A few easy (for an expert) questions about DNS, load balanced IPs, and IP numbers
Posted on 2008-06-20
I am trying to understand the ins and outs of DNS, which is necessary but very hard given my primary role as a developer and the complexity of what I'm trying to set up. My main use for DNS will be to serve redundant website and web application needs rather than clients connecting on an internal network. I have a few questions about DNS as its relates to use with IIS and NLB.
Background: My server's network card has two IPs assigned to it: if you go to TCP/IP settings for the device, you can see two IPs listed. For the first IP, I have set up my own nameserver at my domain name provider and it points to the IP of my server. For the second IP, our institution is providing institution.edu and my DNS is a subdomain of that: ourdomain.institution.edu. I My IIS websites are set up to keep an eye out for both IPs. One of these IPs I eventually intend to set up as the IP for an NLB cluster.
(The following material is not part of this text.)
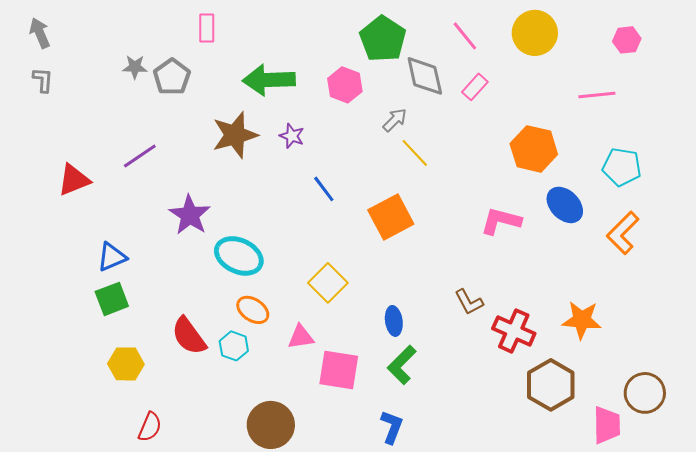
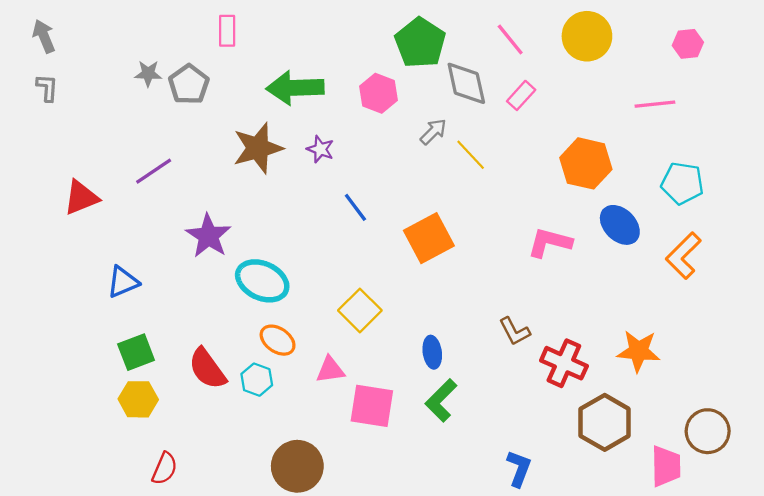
yellow line: (415, 153) -> (471, 155), moved
green square: (112, 299) -> (136, 352), moved
blue L-shape: (392, 427) -> (519, 468), moved

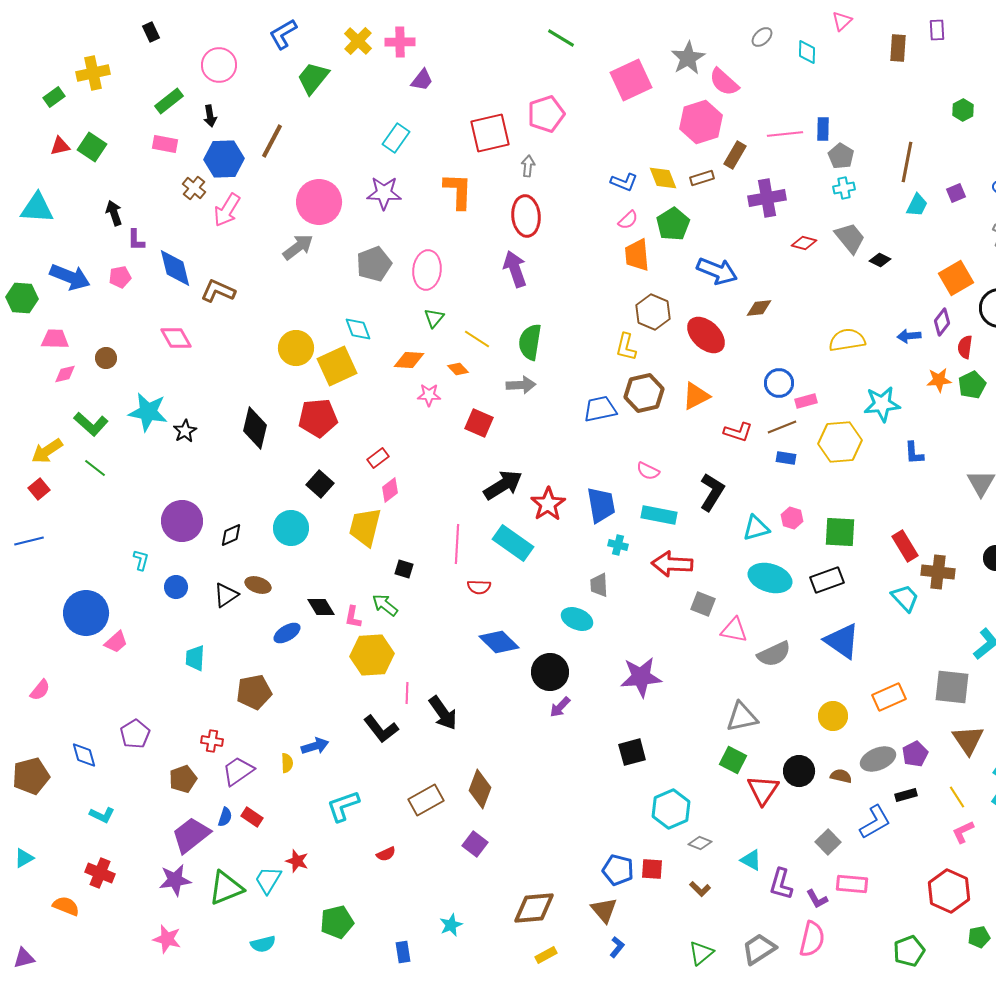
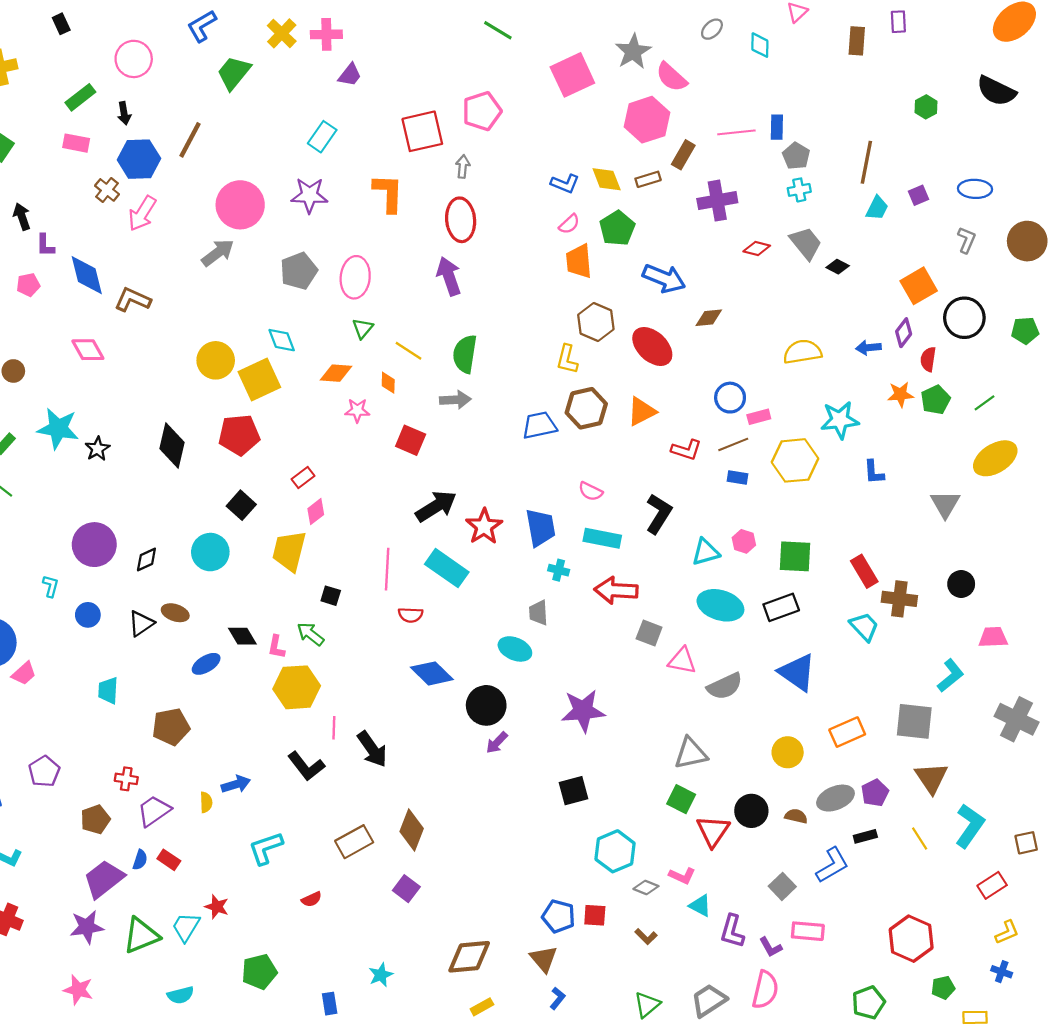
orange diamond: (458, 369) -> (388, 383), turned 45
pink L-shape: (963, 832) -> (682, 876), moved, turned -130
Question #1: In DNS, in my ourdomain.institution.edu.local folder of my forward lookup zones, BOTH of the IPs mentioned in the previous paragraph have Host (A) records. Is this correct or not? Will this be correct once my clustered IP is set up?
Question #2: What does the ourdomain.institution.edu.local section refer to? Perhaps the local (private) network? This is a basic question about DNS.
Question #3: What does the _msdcs.ourdomain.institution.edu records refer to/mediate? This is a basic question about DNS.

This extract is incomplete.